Bernie lamented in 2017 that the rat's nest of incompatible programming specs and protocols that cause various combinations of models, decoders, programmers, and controllers to not work well with each other. He also noted that a number of DCC products intended to work with computers are actually only narrowly compatible with a few types of computers and operating systems.

I've certainly experienced those very problems in my own adventures with DCC, which I finally resolved by acquiring a dedicated Windows 10 computer and then my ESU ECoS controller, which has sufficent amperage and support for multiple DCC and proprietary control protocols.

In other words, I solved my DCC problems by acquiring some major DCC artillery worth around a cool grand, although I got lucky acquiring the ECoS and the Windows 10 computer second-hand for half that.

Solving ordinary DCC challenges shouldn't bust the hobby budget.

* * *

Another DCC observation: I've noticed that decoders are often defective right out of the package.
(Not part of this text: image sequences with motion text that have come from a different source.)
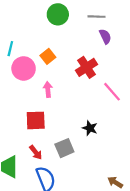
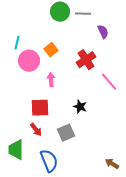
gray line: (96, 17) -> (83, 14), moved
black star: (90, 128) -> (80, 107), moved
red arrow: (36, 152) -> (36, 130), moved

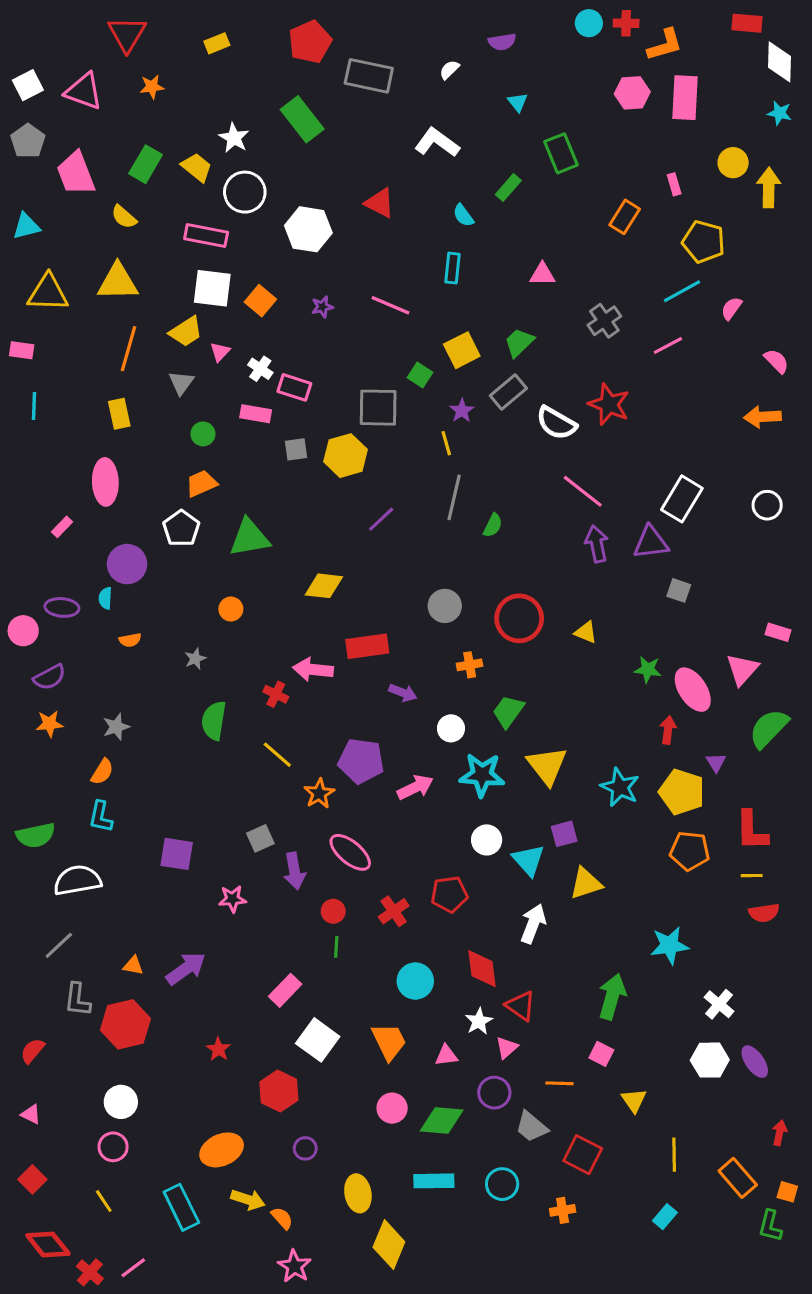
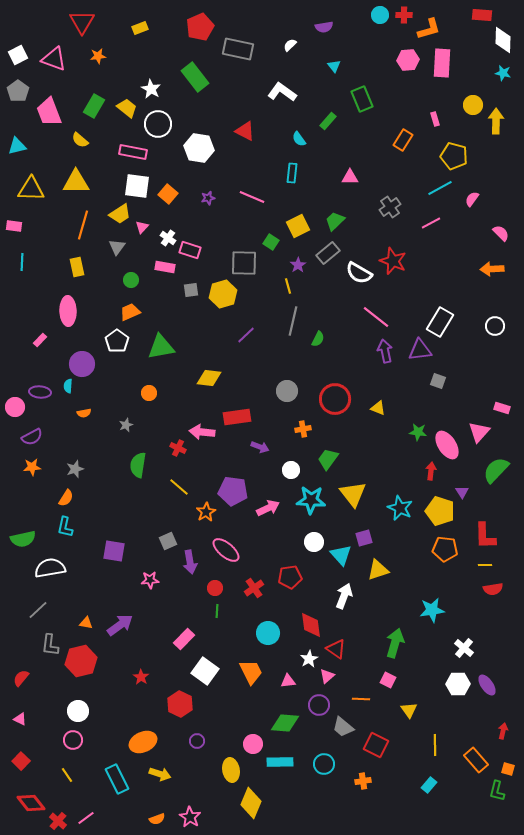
pink circle: (392, 1108) -> (253, 744), moved
orange semicircle: (282, 1218) -> (157, 819), moved, turned 112

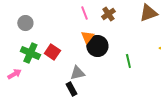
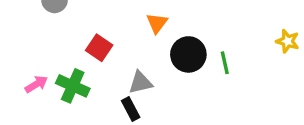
black circle: (97, 46) -> (188, 54), moved
green cross: (30, 53) -> (73, 86), moved

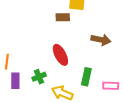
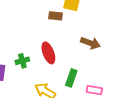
green cross: (39, 77) -> (22, 61), moved

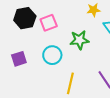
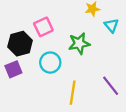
black hexagon: (25, 18) -> (20, 44), moved

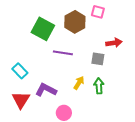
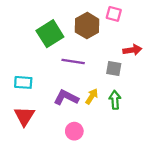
green square: (43, 29) -> (50, 34), turned 30
cyan rectangle: (20, 71) -> (23, 82), turned -42
purple L-shape: (46, 90) -> (66, 98), moved

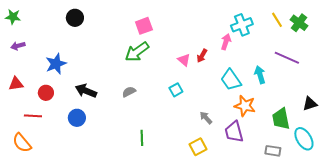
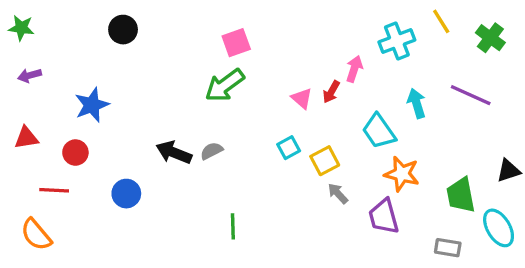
yellow line: (277, 20) -> (441, 21), moved
pink arrow: (226, 42) -> (354, 69), moved
cyan arrow: (260, 75) -> (417, 103), moved
black arrow: (86, 91) -> (174, 153), moved
yellow square: (198, 147) -> (325, 161), moved

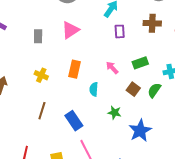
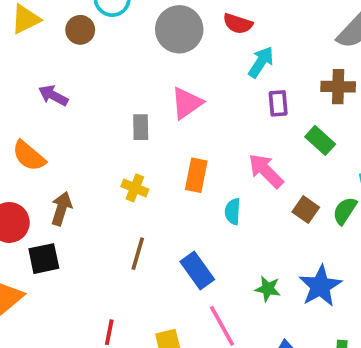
gray rectangle: (38, 36) -> (141, 127), moved
green rectangle: (140, 63) -> (320, 140), moved, turned 63
pink arrow: (112, 68) -> (266, 171), size x1.5
green star: (114, 113) -> (268, 289), moved

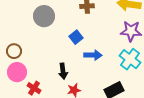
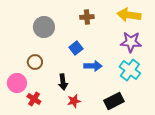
brown circle: (14, 51) -> (35, 62), moved

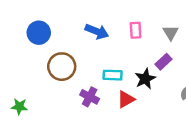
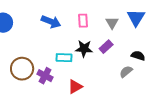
brown circle: (62, 67) -> (22, 69), moved
black star: (145, 79) -> (84, 49), moved, turned 30
red triangle: (126, 99) -> (75, 87), moved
Interestingly, the first DCC control system I ever bought, a Digitrax Zephyr, was also defective right out of the box. Are there perhaps low expectations for manufacturing quality in this space?
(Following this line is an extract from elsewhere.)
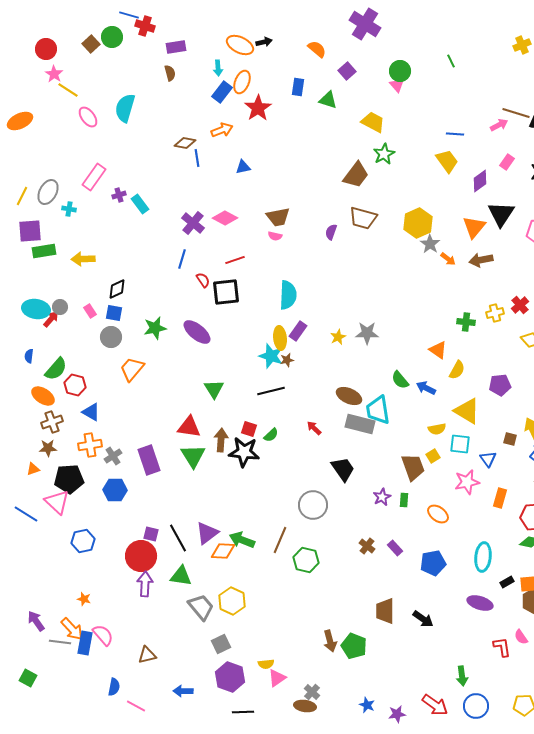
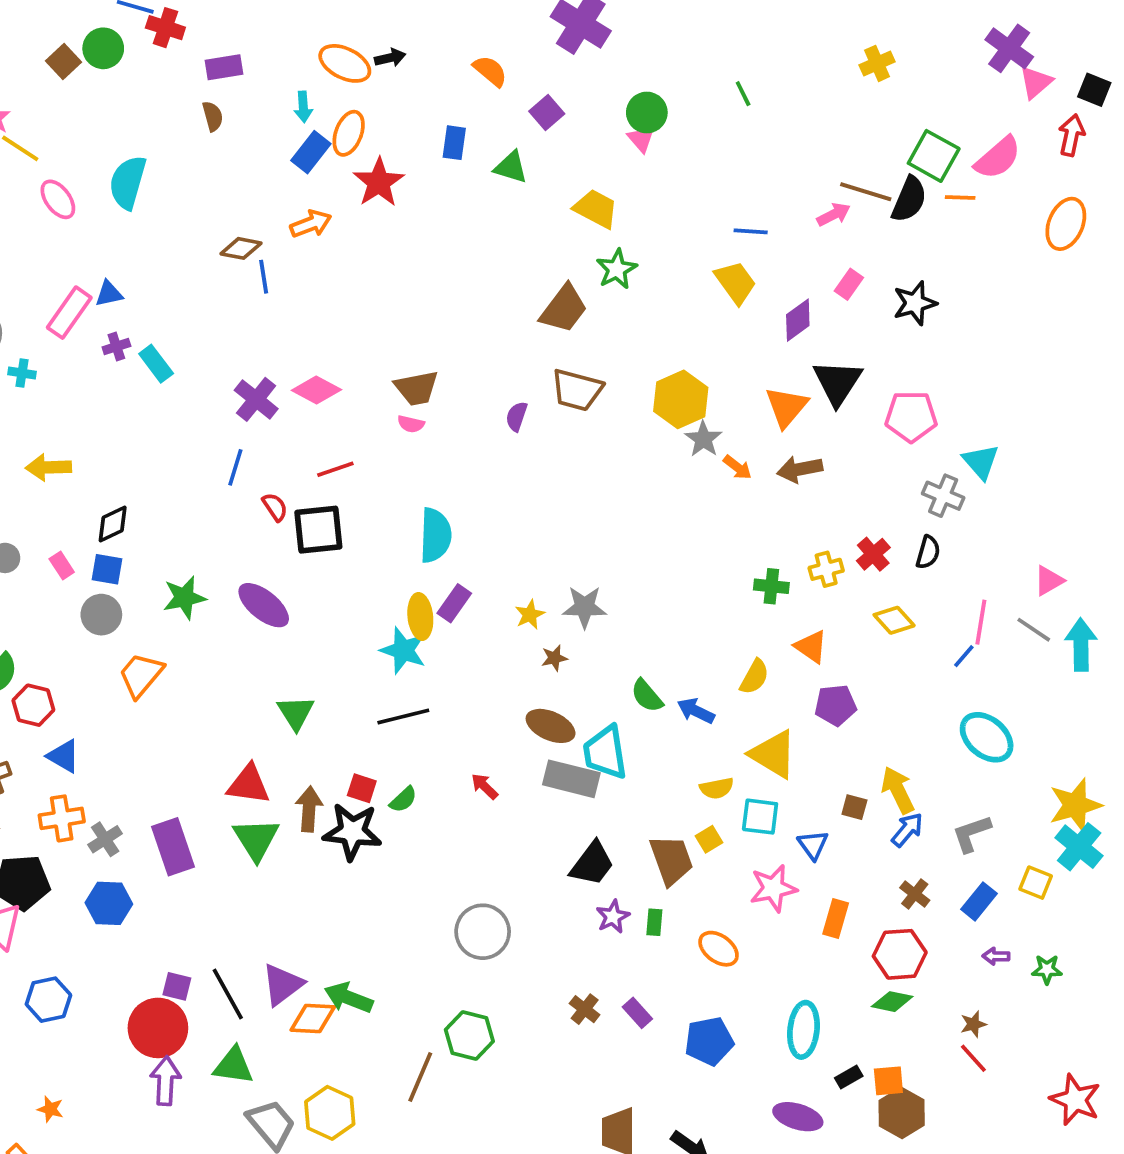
blue triangle: (243, 167) -> (109, 294), moved
orange triangle: (438, 350) -> (811, 647), moved
brown star: (287, 360) -> (554, 658), moved
black trapezoid: (343, 469) -> (592, 864), moved, turned 72
brown line: (280, 540) -> (420, 1077), moved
Fortunately, all of the DCC manufacturers I've dealt with have robust warranty policies. I haven't kept detailed track of my experiences with defective decoders, and I will freely accept that my own mishandling or misinstallation might have played a role, but I think around 10% of my 40 or so decoders--across several DCC brands--have had some kind of failure at or very shortly after installation. This failure rate did pick up with launch into N scale--maybe tiny decoders are more fragile and/or defect prone?

But I've had enough installation jobs stalled by the 2-4 week warranty return process to have noticed and make this complaint.

 * * *

Bernie's recent post reiterated his 2017 complaint that diesel sound, which he dismisses as "industrial noise," is the culprit behind possibly needless DCC complexity.

I agree with Bernie about industrial noise. Modern diesels and electrics do have a kind of sonic sameness, with some differences here and there. That sameness is exacerbated by the small speakers common to small HO and nearly all N scale locomotive models.

So that's where I will pile on to Bernie's specific complaint about sound--that (modern) locomotive sound is indeed so much noise, to which I will add that sound might just be a bridge too far for many smaller models. As a result, nearly all N scale and many HO models end up being expensive, unreliable little industrial noise makers.

One additional data point for this assessment is an experience I had at the 2018 O Scale convention here in Rockville, MD, last year. I was chatting with Tony Koester, and a sound-equipped O scale SW1500 that was running on a nearby modular layout was loud and high quality enough to interrupt our conversation! At this point, I realized that speaker size and installation make a critical difference to the model railroad sound experience.

I'm certainly not opposed to model railroad sound--I just think that tiny locomotive-based speakers might not be the optimal approach. On small layouts, stationary speakers--even cheap ones, like, say, computer speakers--would undoubtedly render sound more dynamically and faithfully than sugar-cube sized speakers encased in moving locomotive shells. They would also allow for other environmental sounds to be mixed in, such as right-of-way sounds (singing wire, something I've touched on previously), nature sounds (cicadas, for example, would be appropriate for the Old Line Corridor's wooded mid-Atlantic locale), and of course, Bernie's dreaded industrial noises.

The moral of the sound part of this story: maybe model rail manufacturers are expecting DCC to do too much, and maybe there are better ways to add the sonic dimension to our model railroads.